January, 2012. Our next foster dog was Taypa, a 2 year old Boxer mix with a sad backstory. According to IndyHumane: "Taypa was confiscated by Animal Care and Control along with one surviving puppy. The mom and pup had been locked in a windowless box without food or water. Needless to say, Taypa is very shy, especially of men."
They gave her a Native American-Miwok name which means "To spread wings". It's pronounced like "Teypuh".
She was very scared at first, especially of men standing or walking nearby, including me, so I spent a couple of hours over two days working with her at IndyHumane before bringing her home. Taypa and Boomer hit it off well, but she was very scared on our first few walks in the neighborhood. Strangers, barking dogs, trash cans, wind gusts and me just clearing my throat were enough to spook her and make her tail slink down underneath her belly. So lots of slow going at first.
After awhile she began to chill out and became very lovey-dovey, including instantly bonding with my wife. She loves to put her paws up on whoever is giving her affection.

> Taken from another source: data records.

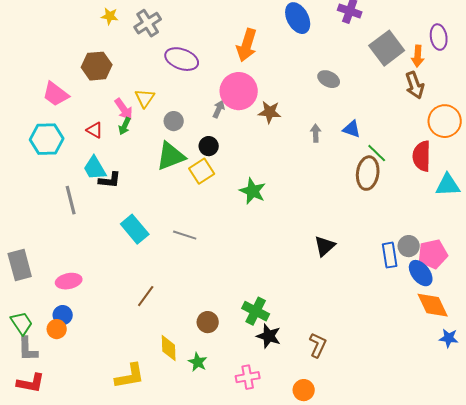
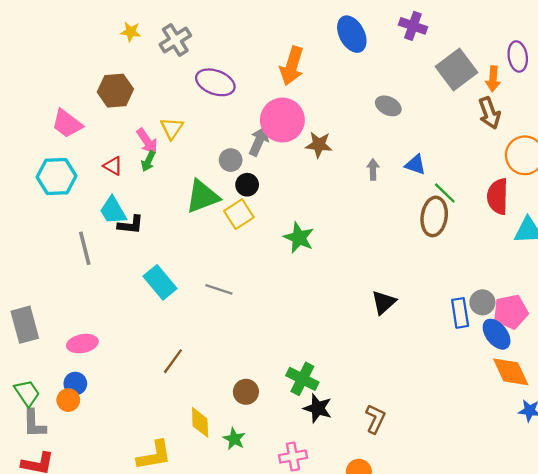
gray arrow: (219, 109) -> (259, 141), size x1.4
gray circle: (174, 121) -> (231, 160), moved

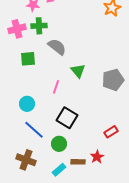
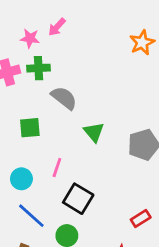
green square: (28, 59) -> (30, 128), moved
pink line: (56, 87) -> (57, 167), moved

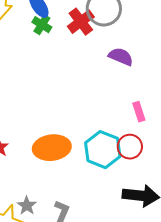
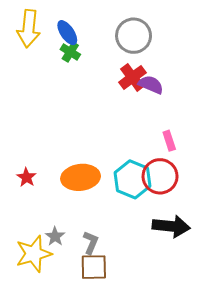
red cross: (81, 22) -> (132, 77), moved
red circle: (130, 147) -> (160, 176), size x1.4

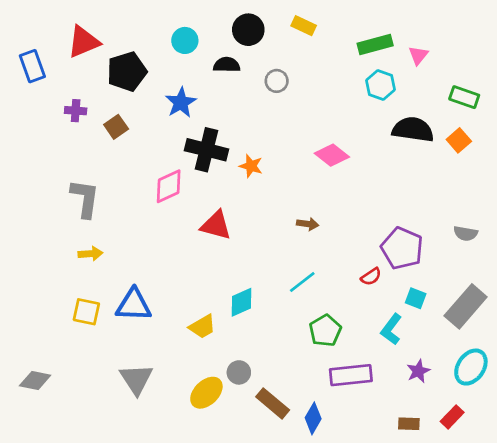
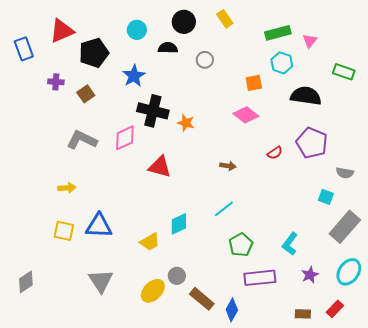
yellow rectangle: (304, 26) -> (225, 19), turned 30
orange square: (459, 140) -> (254, 83), moved, turned 30
gray L-shape: (85, 198) -> (82, 140), moved, turned -72
purple pentagon: (402, 248) -> (312, 143), moved
red semicircle: (371, 277) -> (275, 153), moved
cyan square: (416, 298) -> (326, 197), moved
gray diamond: (35, 381) -> (26, 282), turned -45

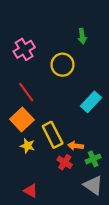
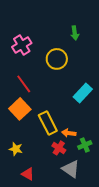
yellow star: (27, 146) -> (16, 149), moved
gray triangle: (93, 185) -> (71, 169), moved

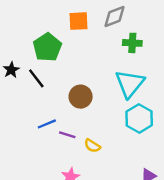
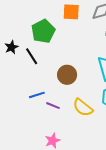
yellow semicircle: (92, 146) -> (83, 107), moved, size x1.5

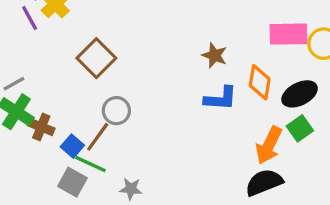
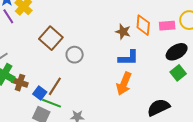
pink rectangle: (288, 34) -> (167, 26), moved, size x0.7
orange diamond: (260, 82) -> (143, 25), moved
gray circle: (116, 111) -> (75, 55), moved
orange arrow: (269, 145) -> (124, 84), moved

She's been completely housetrained and hasn't tried to chew anything she wasn't suppose to.
Over the next few days she transformed into a happy, tail-wagging dog while at our house and in our backyard. Her confidence improved a great deal on our morning runs, although she would occasionally get spooked by trucks or men nearby. She loved wrestling and playing tug-of-war with Boomer. They often slept together on the same doggie bed.
Slower walks were still more of a challenge, as several different sights or sounds would still send her tail slinking down. After a few days I made her walk back and forth in front of whatever had spooked her until it became less of an issue.
We had Taypa for two and a half weeks, enough for her to “spread her wings” in the secure environment of our home and yard and familiar morning runs. She was very affectionate and well behaved, earning the rare privilege of being trusted off leash in our front yard. She got along well with women and our nieces we had over, but still was pretty shy of strange men and loud trucks.
Taypa didn’t get adopted at first so I got to spend a few more sessions with her at the shelter walking her around and getting her to overcome some of her shyness, which had greatly diminished.
She was adopted a few weeks after she went back. Her new owner later sent an email telling them that she was doing well. Good for you Taypa!